偉大な人物たちを非難する人類の堕落に

 偉人は凡人よりも非難の声を多く受ける。何か偉大なことを成し遂げた人は、全く何も成し遂げない無名よりも確実に悪し様に言われることになる。もちろん同じくらい、偉人はその偉業を称えられるだろう。
 しかし偉人は確実に、無名の人々よりもずっと多くの悪評をその身に受けることになる。

 なぜなら第一に、至極単純に目立つからだ。何も成し遂げていない人よりも、何かを成し遂げた人は、他人の耳目にさらされて評価を受ける。その対象になるということが、大きな違いなのである。
 そしてまた第二に、物事とは例外なく良い面と悪い面を見ることができる。ある人がとんでもない偉業を成し遂げたとて、それは見方によっては悪しき解釈も可能なのだ。その意見を止めることはできない。事実かどうか、どれくらい確かかどうかは関係がなく、そう思えるというだけで、その偉業への評価として数えられてしまう。
 加えて第三に、偉業は嫉妬の対象になる。だからそもそも、悪意を向けられやすい。その偉業が大きければ大きいほど、くだらない憎悪と嫉妬と負の念を向けられやすくなる。するとそこには、良くない評価と意見が発生する。

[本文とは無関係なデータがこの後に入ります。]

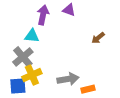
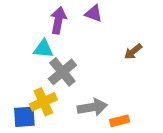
gray cross: (23, 57) -> (62, 72), moved

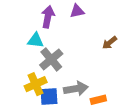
purple triangle: (94, 13) -> (77, 11), turned -32
blue square: (24, 117) -> (49, 96), moved

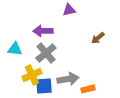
purple arrow: (48, 17) -> (43, 31), moved, turned -102
cyan triangle: (36, 40) -> (15, 49), moved

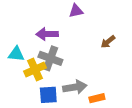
gray cross: (46, 53) -> (50, 58), turned -30
yellow cross: (32, 75) -> (35, 69), moved

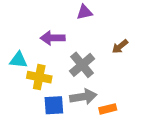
gray cross: (50, 58) -> (82, 65), moved, turned 30
yellow cross: (35, 69) -> (39, 77), turned 35

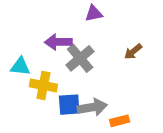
gray cross: (82, 65) -> (80, 58), moved
blue square: (54, 105) -> (69, 105), moved

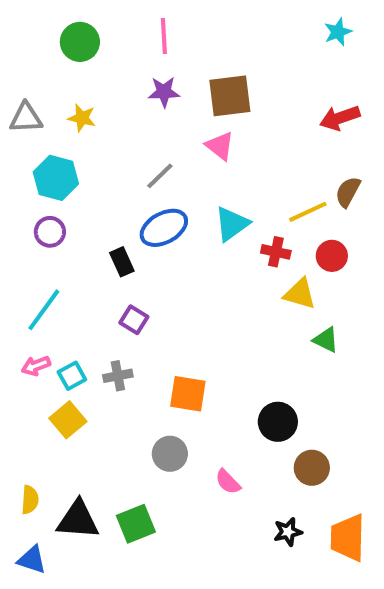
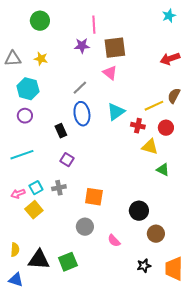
pink line: (164, 36) -> (94, 25), moved
blue ellipse: (164, 228) -> (82, 114), turned -70
cyan line: (44, 310) -> (22, 155), turned 35
pink arrow: (36, 366) -> (18, 194), moved

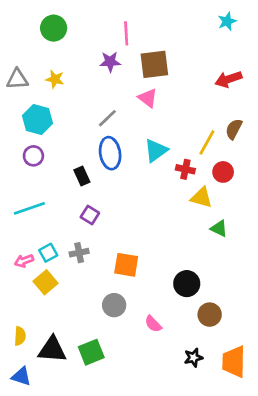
yellow line: (154, 106) -> (207, 142), turned -36

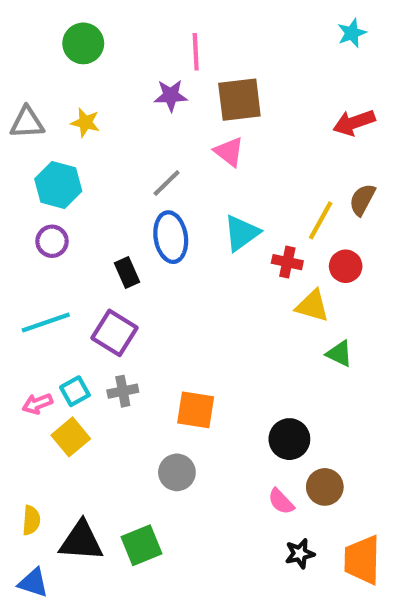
purple square: (90, 215) -> (114, 333), moved, size x1.5
pink semicircle: (153, 324) -> (281, 502), moved

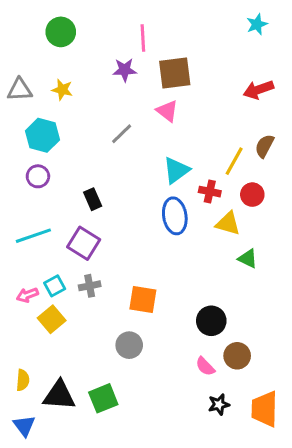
blue ellipse: (171, 237) -> (175, 216), moved
blue triangle: (33, 583) -> (24, 426), turned 35

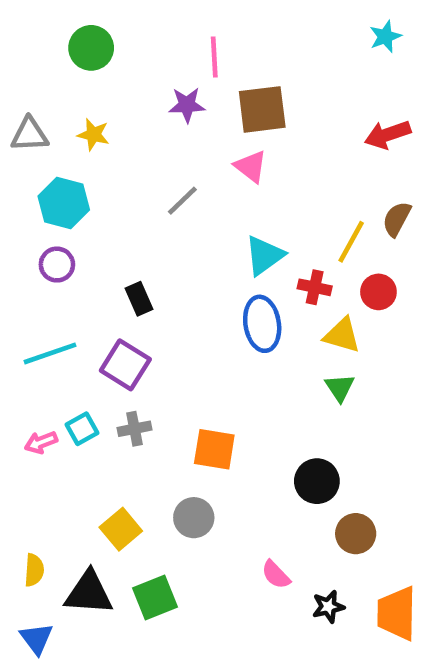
green triangle: (248, 258) -> (340, 388), moved, turned 30
yellow square: (52, 319) -> (121, 529), moved
pink semicircle: (205, 366) -> (276, 575), moved

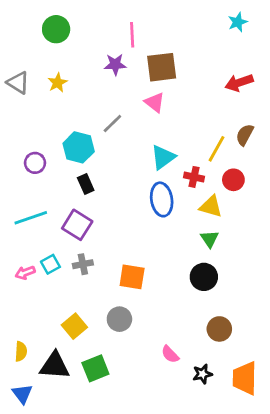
gray triangle: (30, 135) -> (18, 83), turned 35
yellow star: (93, 135) -> (57, 83), turned 30
cyan hexagon: (64, 203) -> (79, 147), moved
black circle: (317, 481) -> (204, 277), moved

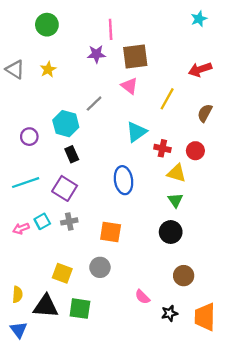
yellow line: (217, 149) -> (167, 99), moved
blue ellipse: (162, 199) -> (124, 180), moved
yellow square: (74, 326) -> (62, 273), turned -30
green square: (95, 368) -> (80, 309), turned 30

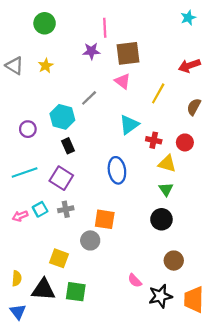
gray circle: (100, 267) -> (90, 240), moved
black star: (169, 313) -> (160, 296), size x1.5

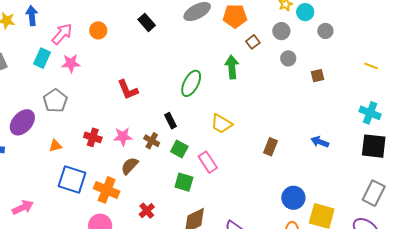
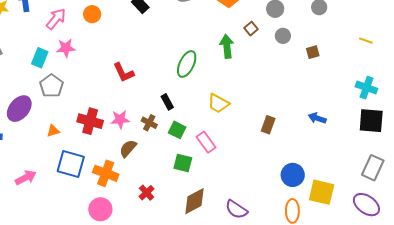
brown square: (253, 42) -> (251, 29), moved
cyan rectangle: (42, 58) -> (40, 58), moved
red cross: (93, 137) -> (90, 121), size x1.4
pink arrow: (23, 207) -> (26, 178), moved

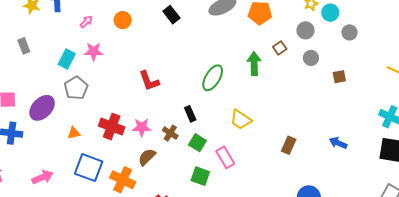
pink arrow: (56, 19) -> (86, 22), size x0.6

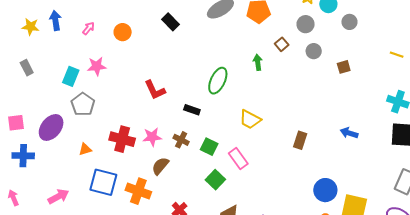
pink arrow: (86, 22) -> (89, 28), moved
green arrow: (254, 64) -> (258, 62), size x0.7
black rectangle: (190, 114) -> (192, 110), moved, turned -42
green square: (200, 176) -> (215, 180), turned 30

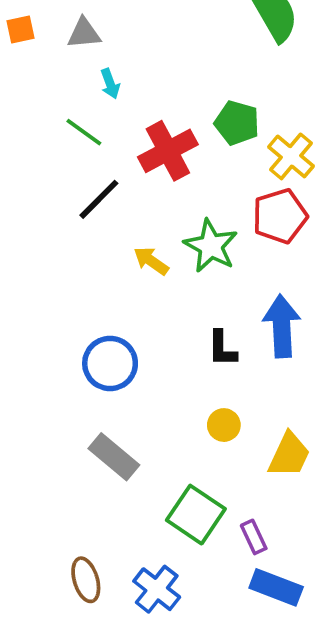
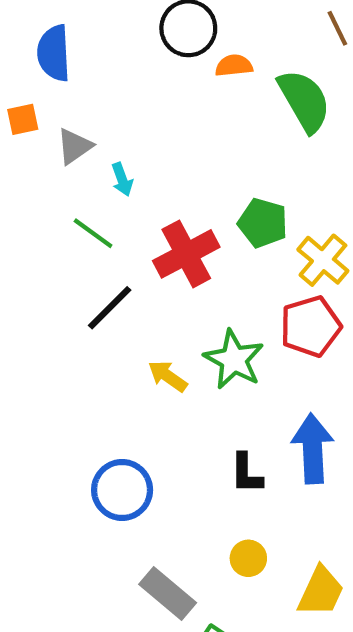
gray triangle: (84, 33) -> (74, 146), moved, turned -30
gray rectangle: (114, 457) -> (168, 593), moved

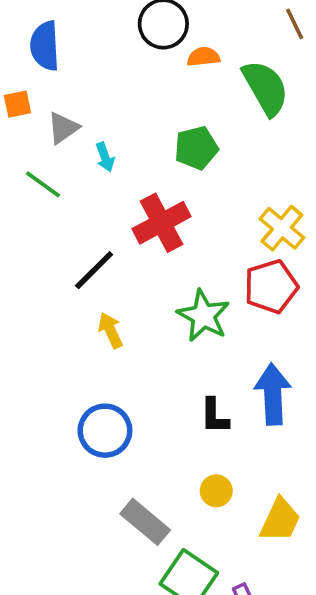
green pentagon: (263, 223) -> (196, 148), moved, turned -30
green line: (93, 233) -> (43, 184), moved
yellow arrow: (168, 376) -> (110, 330), moved, turned 30

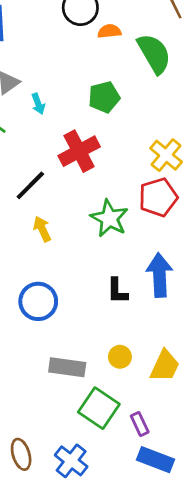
yellow circle: (216, 491) -> (120, 357), moved
gray rectangle: (145, 522) -> (67, 367), turned -32

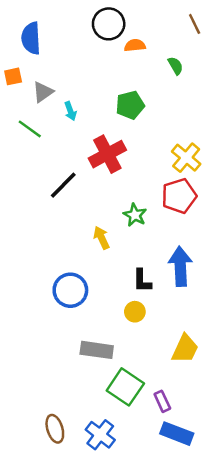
green semicircle: (154, 54) -> (175, 66), size x0.5
green star: (109, 218) -> (135, 215), size x0.7
yellow arrow: (42, 229) -> (101, 238), moved
yellow circle: (120, 357) -> (135, 312), moved

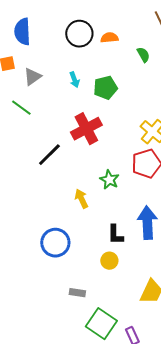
black circle: (109, 24) -> (79, 34), moved
cyan arrow: (70, 111) -> (74, 80), moved
gray rectangle: (97, 350) -> (77, 293), size x0.6

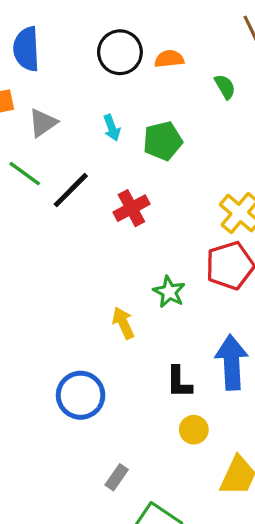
red cross: (86, 129) -> (131, 208), size x0.7
black line: (49, 155) -> (71, 190), moved
yellow circle: (109, 261) -> (194, 430), moved
gray rectangle: (77, 293) -> (117, 477), turned -63

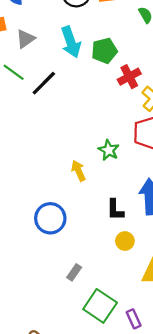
cyan arrow: (112, 128) -> (71, 42), size x1.8
red cross: (131, 208) -> (129, 77), moved

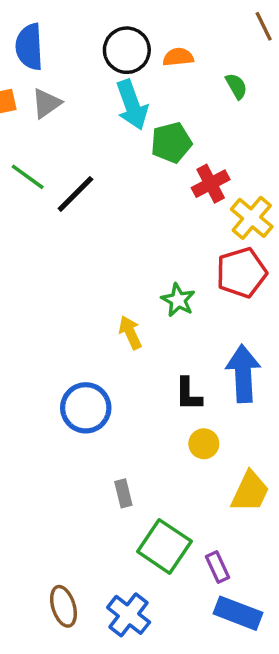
gray triangle: (25, 39) -> (46, 103), moved
cyan arrow: (71, 42) -> (132, 105), moved
gray rectangle: (74, 272) -> (123, 493), turned -49

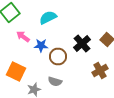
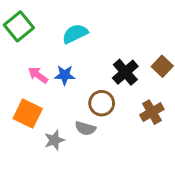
pink arrow: (23, 36) -> (38, 75), moved
brown circle: (58, 56) -> (102, 103), moved

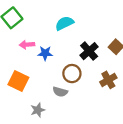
cyan semicircle: (75, 34) -> (64, 23), moved
pink arrow: (38, 75) -> (27, 45), moved, turned -40
gray star: (54, 140) -> (38, 110), moved

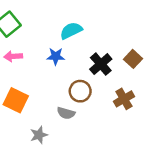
pink arrow: (27, 45) -> (13, 56), moved
blue star: (45, 53) -> (56, 56), moved

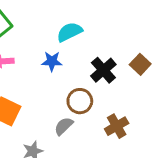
brown cross: (124, 99) -> (117, 126), moved
gray semicircle: (66, 113) -> (64, 126), turned 120

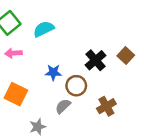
cyan semicircle: (70, 32) -> (44, 29), moved
blue star: (52, 61) -> (53, 72), moved

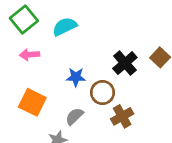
gray semicircle: (63, 106) -> (74, 116), moved
brown cross: (106, 106) -> (122, 116), moved

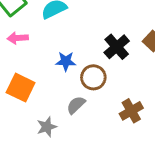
gray semicircle: (74, 116) -> (76, 105), moved
brown cross: (122, 116) -> (131, 111), moved

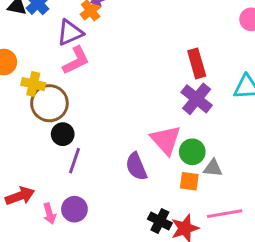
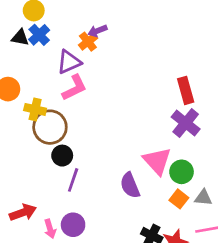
gray triangle: (213, 168) -> (203, 198), moved
orange square: (189, 181) -> (179, 199), turned 30

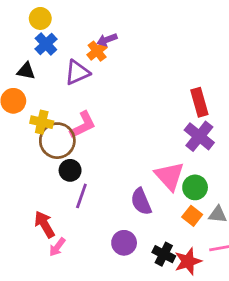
black triangle: (20, 38) -> (26, 71), moved
pink L-shape: (74, 88) -> (83, 125), moved
red arrow: (23, 213) -> (45, 224), moved, turned -100
purple circle: (73, 225) -> (124, 243), moved
pink arrow: (50, 229) -> (57, 247), turned 54

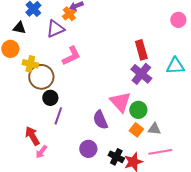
pink L-shape: (83, 125) -> (71, 56), moved

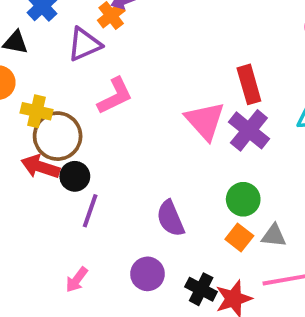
pink triangle: (120, 102) -> (205, 121), moved
red arrow: (32, 136) -> (40, 167), moved, turned -42
pink arrow: (41, 152) -> (77, 280), moved

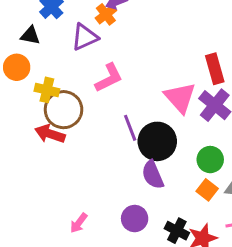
black circle: (75, 176) -> (157, 141), moved, size x1.6
purple line: (90, 211) -> (130, 128), moved, turned -40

 これら三つの主な理由によって、偉業を成し遂げた人は、そうでない人よりも非難の声を多く受けることになる。しかしもちろん、割合で見れば少数だ。もちろん、1000の称賛に1の非難がある程度の。
 だが私達は褒められているものよりも、非難を受けているものの方が印象に残ってしまう心理を持っている。だからそのマイナスの評価は、実態よりも何倍も多く感じてしまいがちだ。
 そして偉業を成し遂げることはすごいことのはずなのに、そのマイナスが多く見えることによって萎縮してしまう。その本当のすごさが見過ごされてしまう。

 危機感を持つべきだ。正しい目を持たねばならない。視界の曇りとは、悪意への印象だ。それは少数派の意見なのである。あるいは間違った風潮なのである。
 偉業への非難は、偉業のすごさを表しているにすぎない。それを間違えてしまえば、人間はもはや誰も偉業など成し遂げられなくなってしまう。
 堕落した生命に、未来はない。